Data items
● ● ● ● ● ● ●

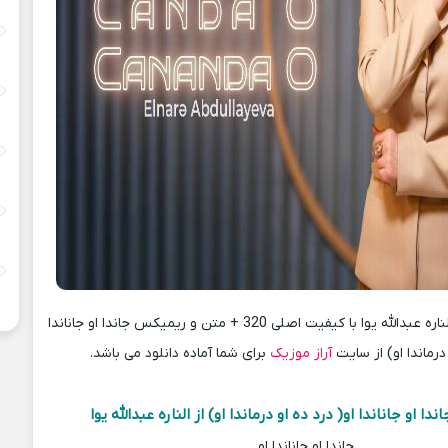
دانلود آهنگ جدید الناره عبدالله یوا با کیفیت اصلی 320 + متن و ریمیکس جاندا او جاناندا
 درماندا او) از سایت
آراز موزیک
برای شما آماده دانلود می باشد.
ا او جاناندا او( درد ده او درماندا او) از الناره عبدالله یوا
جاندا او جاناندا او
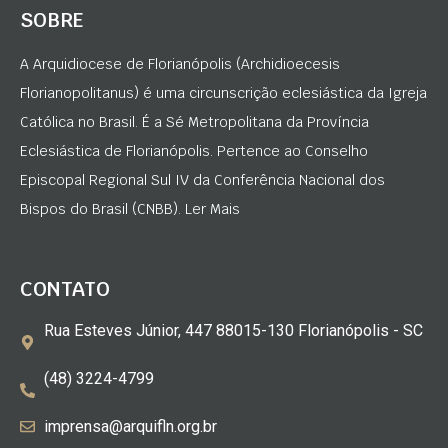
SOBRE
A Arquidiocese de Florianópolis (Archidioecesis
Florianopolitanus) é uma circunscrição eclesiástica da Igreja
Católica no Brasil. É a Sé Metropolitana da Província
Eclesiástica de Florianópolis. Pertence ao Conselho
Episcopal Regional Sul IV da Conferência Nacional dos
Bispos do Brasil (CNBB). Ler Mais
CONTATO
Rua Esteves Júnior, 447 88015-130 Florianópolis - SC
(48) 3224-4799
imprensa@arquifln.org.br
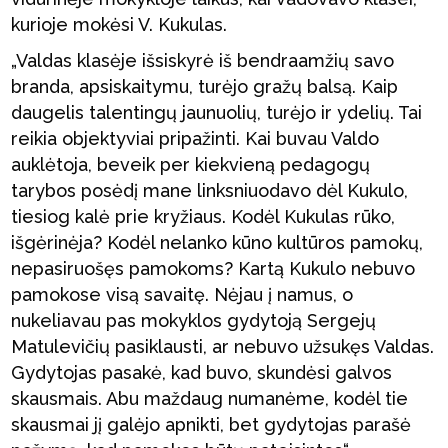
kurioje mokėsi V. Kukulas.
„Valdas klasėje išsiskyrė iš bendraamžių savo
branda, apsiskaitymu, turėjo gražų balsą. Kaip
daugelis talentingų jaunuolių, turėjo ir ydelių. Tai
reikia objektyviai pripažinti. Kai buvau Valdo
auklėtoja, beveik per kiekvieną pedagogų
tarybos posėdį mane linksniuodavo dėl Kukulo,
tiesiog kalė prie kryžiaus. Kodėl Kukulas rūko,
išgėrinėja? Kodėl nelanko kūno kultūros pamokų,
nepasiruošęs pamokoms? Kartą Kukulo nebuvo
pamokose visą savaitę. Nėjau į namus, o
nukeliavau pas mokyklos gydytoją Sergejų
Matulevičių pasiklausti, ar nebuvo užsukęs Valdas.
Gydytojas pasakė, kad buvo, skundėsi galvos
skausmais. Abu maždaug numanėme, kodėl tie
skausmai jį galėjo apnikti, bet gydytojas parašė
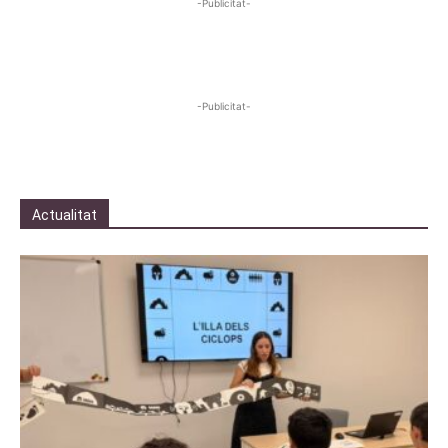
-Publicitat-
-Publicitat-
Actualitat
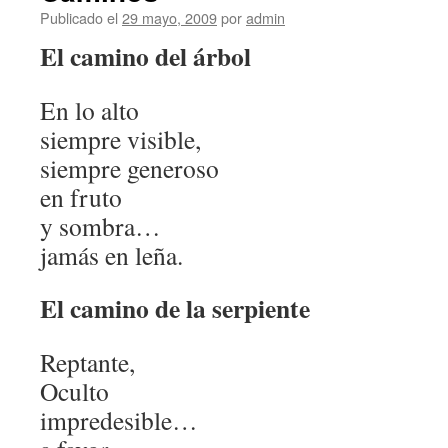
Publicado el
29 mayo, 2009
por
admin
El camino del árbol
En lo alto
siempre visible,
siempre generoso
en fruto
y sombra…
jamás en leña.
El camino de la serpiente
Reptante,
Oculto
impredesible…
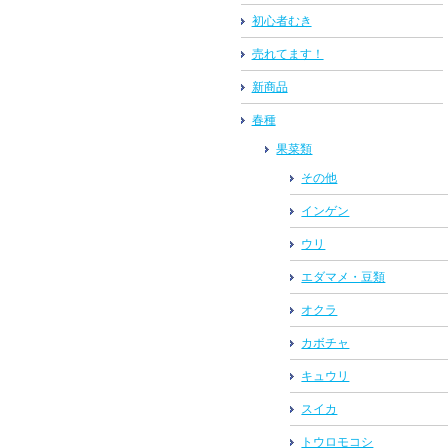
初心者むき
売れてます！
新商品
春種
果菜類
その他
インゲン
ウリ
エダマメ・豆類
オクラ
カボチャ
キュウリ
スイカ
トウロモコシ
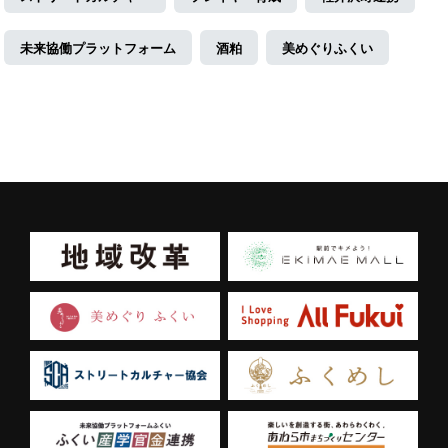
未来協働プラットフォーム
酒粕
美めぐりふくい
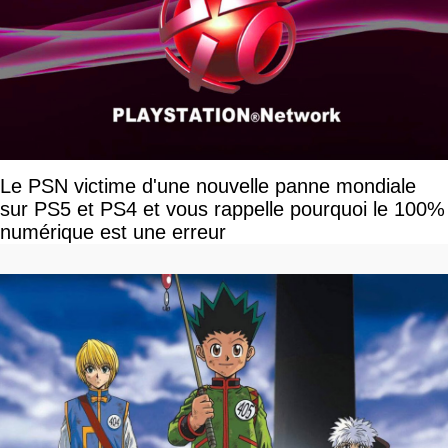
Le PSN victime d'une nouvelle panne mondiale
sur PS5 et PS4 et vous rappelle pourquoi le 100%
numérique est une erreur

● ● ● ● ● ● ●

Task directions
Leave the pictures out and write out every entry exactly as given.

Response
دانلود آهنگ جدید الناره عبدالله یوا با کیفیت اصلی 320 + متن و ریمیکس جاندا او جاناندا
 درماندا او) از سایت
آراز موزیک
برای شما آماده دانلود می باشد.
ا او جاناندا او( درد ده او درماندا او) از الناره عبدالله یوا
جاندا او جاناندا او
SOBRE
A Arquidiocese de Florianópolis (Archidioecesis
Florianopolitanus) é uma circunscrição eclesiástica da Igreja
Católica no Brasil. É a Sé Metropolitana da Província
Eclesiástica de Florianópolis. Pertence ao Conselho
Episcopal Regional Sul IV da Conferência Nacional dos
Bispos do Brasil (CNBB). Ler Mais
CONTATO
Rua Esteves Júnior, 447 88015-130 Florianópolis - SC
(48) 3224-4799
imprensa@arquifln.org.br
kurioje mokėsi V. Kukulas.
„Valdas klasėje išsiskyrė iš bendraamžių savo
branda, apsiskaitymu, turėjo gražų balsą. Kaip
daugelis talentingų jaunuolių, turėjo ir ydelių. Tai
reikia objektyviai pripažinti. Kai buvau Valdo
auklėtoja, beveik per kiekvieną pedagogų
tarybos posėdį mane linksniuodavo dėl Kukulo,
tiesiog kalė prie kryžiaus. Kodėl Kukulas rūko,
išgėrinėja? Kodėl nelanko kūno kultūros pamokų,
nepasiruošęs pamokoms? Kartą Kukulo nebuvo
pamokose visą savaitę. Nėjau į namus, o
nukeliavau pas mokyklos gydytoją Sergejų
Matulevičių pasiklausti, ar nebuvo užsukęs Valdas.
Gydytojas pasakė, kad buvo, skundėsi galvos
skausmais. Abu maždaug numanėme, kodėl tie
skausmai jį galėjo apnikti, bet gydytojas parašė
-Publicitat-
-Publicitat-
Actualitat
Publicado el
29 mayo, 2009
por
admin
El camino del árbol
En lo alto
siempre visible,
siempre generoso
en fruto
y sombra…
jamás en leña.
El camino de la serpiente
Reptante,
Oculto
impredesible…
初心者むき
売れてます！
新商品
春種
果菜類
その他
インゲン
ウリ
エダマメ・豆類
オクラ
カボチャ
キュウリ
スイカ
トウロモコシ
未来協働プラットフォーム
酒粕
美めぐりふくい
Le PSN victime d'une nouvelle panne mondiale
sur PS5 et PS4 et vous rappelle pourquoi le 100%
numérique est une erreur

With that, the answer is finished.